### This script will explore topic modelling on the title, abstract and then abstract and title together using 3 different approaches (basic, stemming, and lemmatization).

### 1. Title Only 

In [20]:
import pandas as pd
import os

#Load the CSV file with title only
references = pd.read_csv(os.path.join('..','results','refs_systematic.csv'))
references.head()

Unnamed: 0,Author,Title
0,"López-Valenciano A, Ayala F, Puerta JM, et al",A preventive model for muscle injuries: a nove...
1,Li C,Predict the neural network mathematical model ...
2,Lu G,Evaluation model of young basketball players ’...
3,Wu L,The participating team ’s technical analysis o...
4,Zhang Q,Prediction based on basketball competition vid...


#### 1.1 Finding the Most Common Words in Title (Basic)

In [3]:
#Using the nltk package for topic modeling
import nltk

#Filtering out common words that are "meaningless" using stop words
nltk.download('stopwords', quiet = True)
from nltk.corpus import stopwords
stop_words = set(stopwords.words('english'))

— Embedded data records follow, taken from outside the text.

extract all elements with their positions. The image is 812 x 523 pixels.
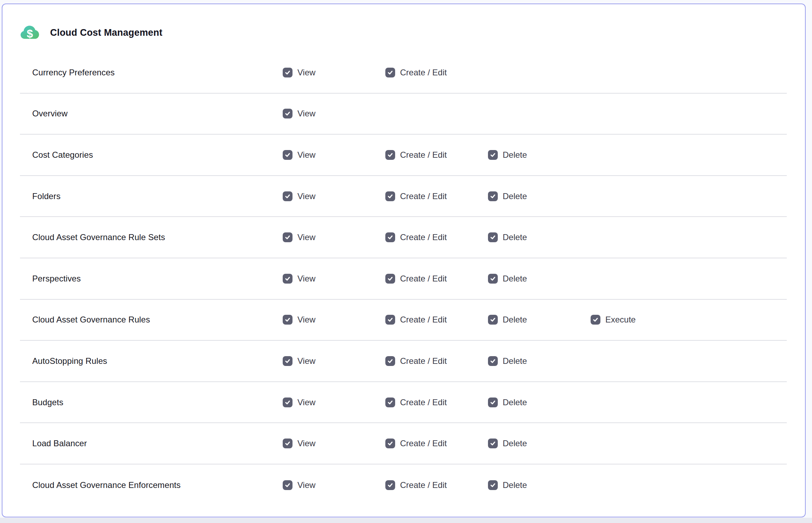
permission-label: View xyxy=(297,109,316,118)
checkbox-checked-icon[interactable] xyxy=(385,398,395,407)
checkbox-checked-icon[interactable] xyxy=(283,480,293,490)
checkbox-checked-icon[interactable] xyxy=(385,356,395,366)
checkbox-checked-icon[interactable] xyxy=(283,68,293,77)
permission-cell[interactable]: View xyxy=(283,356,385,366)
checkbox-checked-icon[interactable] xyxy=(488,150,498,160)
permission-cell[interactable]: Delete xyxy=(488,191,591,201)
checkbox-checked-icon[interactable] xyxy=(283,232,293,242)
row-label: Perspectives xyxy=(32,274,283,284)
permission-cell[interactable]: View xyxy=(283,274,385,284)
permission-cell[interactable]: View xyxy=(283,398,385,407)
cloud-dollar-icon: $ xyxy=(20,24,40,41)
permission-cell[interactable]: Create / Edit xyxy=(385,191,488,201)
permission-label: Create / Edit xyxy=(400,150,447,160)
permission-cell[interactable]: View xyxy=(283,480,385,490)
permission-label: Create / Edit xyxy=(400,315,447,325)
permission-label: View xyxy=(297,68,316,77)
row-label: Cloud Asset Governance Rule Sets xyxy=(32,232,283,242)
checkbox-checked-icon[interactable] xyxy=(283,109,293,118)
checkbox-checked-icon[interactable] xyxy=(488,232,498,242)
permission-cell[interactable]: Delete xyxy=(488,274,591,284)
permission-cell[interactable]: Create / Edit xyxy=(385,150,488,160)
permission-cell[interactable]: Delete xyxy=(488,356,591,366)
permission-label: Delete xyxy=(503,439,527,448)
permission-cell[interactable]: Create / Edit xyxy=(385,232,488,242)
panel-header: $ Cloud Cost Management xyxy=(2,4,805,41)
checkbox-checked-icon[interactable] xyxy=(283,356,293,366)
permission-label: Create / Edit xyxy=(400,191,447,201)
checkbox-checked-icon[interactable] xyxy=(283,315,293,325)
permission-cell[interactable]: View xyxy=(283,109,385,118)
permission-cell[interactable]: View xyxy=(283,68,385,77)
permission-cell[interactable]: Create / Edit xyxy=(385,439,488,448)
permission-label: Create / Edit xyxy=(400,480,447,490)
permission-cell[interactable]: Delete xyxy=(488,232,591,242)
permissions-list: Currency Preferences View Create / Edit … xyxy=(20,52,787,506)
permission-label: View xyxy=(297,232,316,242)
checkbox-checked-icon[interactable] xyxy=(488,439,498,448)
permission-cell[interactable]: Create / Edit xyxy=(385,356,488,366)
permission-cell[interactable]: View xyxy=(283,232,385,242)
checkbox-checked-icon[interactable] xyxy=(488,315,498,325)
permission-cell[interactable]: Delete xyxy=(488,150,591,160)
permission-cell[interactable]: Execute xyxy=(591,315,787,325)
permission-cell[interactable]: Create / Edit xyxy=(385,398,488,407)
permission-label: View xyxy=(297,480,316,490)
page-bottom-strip xyxy=(0,518,812,523)
checkbox-checked-icon[interactable] xyxy=(488,480,498,490)
permission-label: Delete xyxy=(503,232,527,242)
permission-row: Load Balancer View Create / Edit xyxy=(20,423,787,464)
permission-cell[interactable]: Delete xyxy=(488,398,591,407)
permission-cell[interactable]: Create / Edit xyxy=(385,315,488,325)
permission-label: Create / Edit xyxy=(400,232,447,242)
permission-row: Perspectives View Create / Edit xyxy=(20,258,787,300)
permission-cell[interactable]: Create / Edit xyxy=(385,68,488,77)
permission-label: Create / Edit xyxy=(400,439,447,448)
checkbox-checked-icon[interactable] xyxy=(283,191,293,201)
permission-cell[interactable]: Create / Edit xyxy=(385,274,488,284)
permission-cell[interactable]: View xyxy=(283,439,385,448)
permission-row: Budgets View Create / Edit D xyxy=(20,382,787,423)
permission-cell[interactable]: Create / Edit xyxy=(385,480,488,490)
checkbox-checked-icon[interactable] xyxy=(283,150,293,160)
checkbox-checked-icon[interactable] xyxy=(385,315,395,325)
checkbox-checked-icon[interactable] xyxy=(283,398,293,407)
cloud-cost-management-panel: $ Cloud Cost Management Currency Prefere… xyxy=(2,4,806,517)
checkbox-checked-icon[interactable] xyxy=(591,315,600,325)
permission-cell[interactable]: View xyxy=(283,150,385,160)
checkbox-checked-icon[interactable] xyxy=(283,439,293,448)
permission-label: View xyxy=(297,398,316,407)
permission-row: Cost Categories View Create / Edit xyxy=(20,135,787,176)
checkbox-checked-icon[interactable] xyxy=(488,191,498,201)
checkbox-checked-icon[interactable] xyxy=(488,274,498,284)
permission-cell[interactable]: Delete xyxy=(488,315,591,325)
checkbox-checked-icon[interactable] xyxy=(385,191,395,201)
permission-label: View xyxy=(297,191,316,201)
svg-text:$: $ xyxy=(27,27,33,40)
checkbox-checked-icon[interactable] xyxy=(385,274,395,284)
permission-label: Delete xyxy=(503,150,527,160)
permission-label: Delete xyxy=(503,274,527,284)
checkbox-checked-icon[interactable] xyxy=(283,274,293,284)
checkbox-checked-icon[interactable] xyxy=(385,68,395,77)
checkbox-checked-icon[interactable] xyxy=(385,150,395,160)
permission-label: Create / Edit xyxy=(400,274,447,284)
permission-cell[interactable]: Delete xyxy=(488,439,591,448)
checkbox-checked-icon[interactable] xyxy=(488,356,498,366)
checkbox-checked-icon[interactable] xyxy=(385,480,395,490)
permission-label: View xyxy=(297,439,316,448)
permission-cell[interactable]: View xyxy=(283,191,385,201)
checkbox-checked-icon[interactable] xyxy=(488,398,498,407)
row-label: Cloud Asset Governance Enforcements xyxy=(32,480,283,490)
permission-label: Delete xyxy=(503,191,527,201)
permission-cell[interactable]: View xyxy=(283,315,385,325)
permission-row: Overview View xyxy=(20,94,787,135)
permission-cell[interactable]: Delete xyxy=(488,480,591,490)
permission-label: Execute xyxy=(605,315,636,325)
permission-label: View xyxy=(297,150,316,160)
permission-label: View xyxy=(297,315,316,325)
permission-label: Delete xyxy=(503,315,527,325)
checkbox-checked-icon[interactable] xyxy=(385,232,395,242)
checkbox-checked-icon[interactable] xyxy=(385,439,395,448)
row-label: Load Balancer xyxy=(32,439,283,448)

from collections import Counter
import string

#Function for cleaning and preprocessing the titles in a basic way
def basic_preproc(text):
    #Lowercasing, punctuation removal, word tokenization, and stop word filtering
    cleaned_titles = []
    for sentence in text:
        if isinstance(sentence, str):
            #Replace hyphens and slashes with spaces, then split the text into words
            #Lowercasing, punctuation removal, word tokenization, and stop words

            words = sentence.lower().translate(str.maketrans('-/', '  ')).split()
            words = sentence.lower().translate(str.maketrans('', '', string.punctuation)).split()
            #taking into account words with more than 3 characters
            words = [word for word in words if word not in stop_words and len(word) > 3] 
            cleaned_titles.extend(words)

    return cleaned_titles

#Preprocessing titles and counting
cleaned_titles = basic_preproc(references['Title'])
word_counts = Counter(cleaned_titles)
words_basic_T = word_counts.most_common(30)

print(words_basic_T)

[('neural', 17), ('based', 15), ('team', 13), ('basketball', 12), ('network', 11), ('football', 11), ('data', 10), ('model', 9), ('using', 9), ('artificial', 8), ('performance', 8), ('analysis', 7), ('prediction', 7), ('tactical', 7), ('networks', 7), ('training', 7), ('soccer', 7), ('mining', 7), ('technical', 6), ('match', 6), ('volleyball', 6), ('learning', 5), ('application', 5), ('machine', 5), ('injury', 5), ('games', 4), ('handball', 4), ('game', 4), ('elite', 4), ('professional', 4)]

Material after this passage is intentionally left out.